**About this exercise:**
Without skipping any entry, transcribe the data word for word.

___ Data for analysis

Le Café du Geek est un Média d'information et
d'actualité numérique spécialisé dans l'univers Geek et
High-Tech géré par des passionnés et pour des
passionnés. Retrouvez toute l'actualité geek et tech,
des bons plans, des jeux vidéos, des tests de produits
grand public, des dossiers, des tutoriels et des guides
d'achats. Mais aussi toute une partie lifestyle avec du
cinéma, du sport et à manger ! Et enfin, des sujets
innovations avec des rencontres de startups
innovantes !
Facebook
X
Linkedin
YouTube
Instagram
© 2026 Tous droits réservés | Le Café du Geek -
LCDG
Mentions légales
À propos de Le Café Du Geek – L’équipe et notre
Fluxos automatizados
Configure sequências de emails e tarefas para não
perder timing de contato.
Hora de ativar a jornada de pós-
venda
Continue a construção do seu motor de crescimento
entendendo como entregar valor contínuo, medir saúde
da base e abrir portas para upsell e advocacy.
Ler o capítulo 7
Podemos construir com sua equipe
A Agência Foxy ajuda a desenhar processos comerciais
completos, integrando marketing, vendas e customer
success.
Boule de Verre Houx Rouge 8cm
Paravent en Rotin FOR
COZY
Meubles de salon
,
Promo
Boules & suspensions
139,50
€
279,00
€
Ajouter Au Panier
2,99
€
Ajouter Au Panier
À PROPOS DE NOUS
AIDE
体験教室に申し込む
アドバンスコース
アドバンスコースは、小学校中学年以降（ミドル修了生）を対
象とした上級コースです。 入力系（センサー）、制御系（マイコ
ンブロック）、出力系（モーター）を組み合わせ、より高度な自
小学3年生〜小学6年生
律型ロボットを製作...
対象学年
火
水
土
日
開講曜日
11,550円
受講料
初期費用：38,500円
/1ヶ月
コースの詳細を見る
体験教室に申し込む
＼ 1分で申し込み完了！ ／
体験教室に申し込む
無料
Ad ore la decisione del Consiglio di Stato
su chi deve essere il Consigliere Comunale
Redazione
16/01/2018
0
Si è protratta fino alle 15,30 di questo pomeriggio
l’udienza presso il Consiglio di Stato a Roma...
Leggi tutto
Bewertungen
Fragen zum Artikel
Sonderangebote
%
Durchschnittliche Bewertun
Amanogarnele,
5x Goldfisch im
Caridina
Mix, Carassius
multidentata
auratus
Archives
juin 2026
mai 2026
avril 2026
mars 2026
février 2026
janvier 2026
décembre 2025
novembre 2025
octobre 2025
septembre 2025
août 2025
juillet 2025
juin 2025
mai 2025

______

**Answer space:**
Le Café du Geek est un Média d'information et
d'actualité numérique spécialisé dans l'univers Geek et
High-Tech géré par des passionnés et pour des
passionnés. Retrouvez toute l'actualité geek et tech,
des bons plans, des jeux vidéos, des tests de produits
grand public, des dossiers, des tutoriels et des guides
d'achats. Mais aussi toute une partie lifestyle avec du
cinéma, du sport et à manger ! Et enfin, des sujets
innovations avec des rencontres de startups
innovantes !
Facebook
X
Linkedin
YouTube
Instagram
© 2026 Tous droits réservés | Le Café du Geek -
LCDG
Mentions légales
À propos de Le Café Du Geek – L’équipe et notre
Fluxos automatizados
Configure sequências de emails e tarefas para não
perder timing de contato.
Hora de ativar a jornada de pós-
venda
Continue a construção do seu motor de crescimento
entendendo como entregar valor contínuo, medir saúde
da base e abrir portas para upsell e advocacy.
Ler o capítulo 7
Podemos construir com sua equipe
A Agência Foxy ajuda a desenhar processos comerciais
completos, integrando marketing, vendas e customer
success.
Boule de Verre Houx Rouge 8cm
Paravent en Rotin FOR
COZY
Meubles de salon
,
Promo
Boules & suspensions
139,50
€
279,00
€
Ajouter Au Panier
2,99
€
Ajouter Au Panier
À PROPOS DE NOUS
AIDE
体験教室に申し込む
アドバンスコース
アドバンスコースは、小学校中学年以降（ミドル修了生）を対
象とした上級コースです。 入力系（センサー）、制御系（マイコ
ンブロック）、出力系（モーター）を組み合わせ、より高度な自
小学3年生〜小学6年生
律型ロボットを製作...
対象学年
火
水
土
日
開講曜日
11,550円
受講料
初期費用：38,500円
/1ヶ月
コースの詳細を見る
体験教室に申し込む
＼ 1分で申し込み完了！ ／
体験教室に申し込む
無料
Ad ore la decisione del Consiglio di Stato
su chi deve essere il Consigliere Comunale
Redazione
16/01/2018
0
Si è protratta fino alle 15,30 di questo pomeriggio
l’udienza presso il Consiglio di Stato a Roma...
Leggi tutto
Bewertungen
Fragen zum Artikel
Sonderangebote
%
Durchschnittliche Bewertun
Amanogarnele,
5x Goldfisch im
Caridina
Mix, Carassius
multidentata
auratus
Archives
juin 2026
mai 2026
avril 2026
mars 2026
février 2026
janvier 2026
décembre 2025
novembre 2025
octobre 2025
septembre 2025
août 2025
juillet 2025
juin 2025
mai 2025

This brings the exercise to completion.